EXERCISE BRIEF:
For the entries below, repeat exactly each line starting with the one that contains "More than financing — your front" and going on through the one that contains "options automatically —", and no others.

(Source records)

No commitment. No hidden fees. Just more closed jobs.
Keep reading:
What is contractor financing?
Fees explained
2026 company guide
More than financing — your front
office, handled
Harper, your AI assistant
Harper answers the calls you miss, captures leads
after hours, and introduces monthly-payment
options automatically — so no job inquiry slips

...

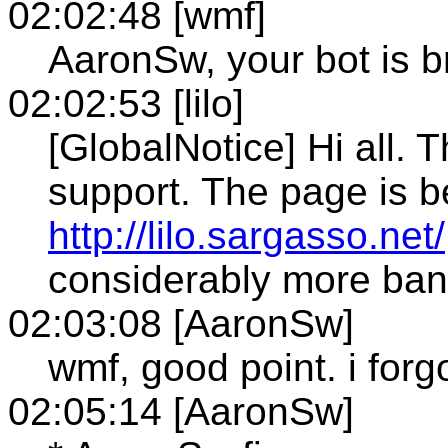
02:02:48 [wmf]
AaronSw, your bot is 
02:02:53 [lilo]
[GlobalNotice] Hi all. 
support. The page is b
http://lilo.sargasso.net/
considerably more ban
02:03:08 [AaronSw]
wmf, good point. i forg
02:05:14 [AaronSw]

--

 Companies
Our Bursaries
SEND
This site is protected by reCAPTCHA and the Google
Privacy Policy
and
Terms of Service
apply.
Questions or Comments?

SOLVED EXERCISE:
More than financing — your front
office, handled
Harper, your AI assistant
Harper answers the calls you miss, captures leads
after hours, and introduces monthly-payment
options automatically — so no job inquiry slips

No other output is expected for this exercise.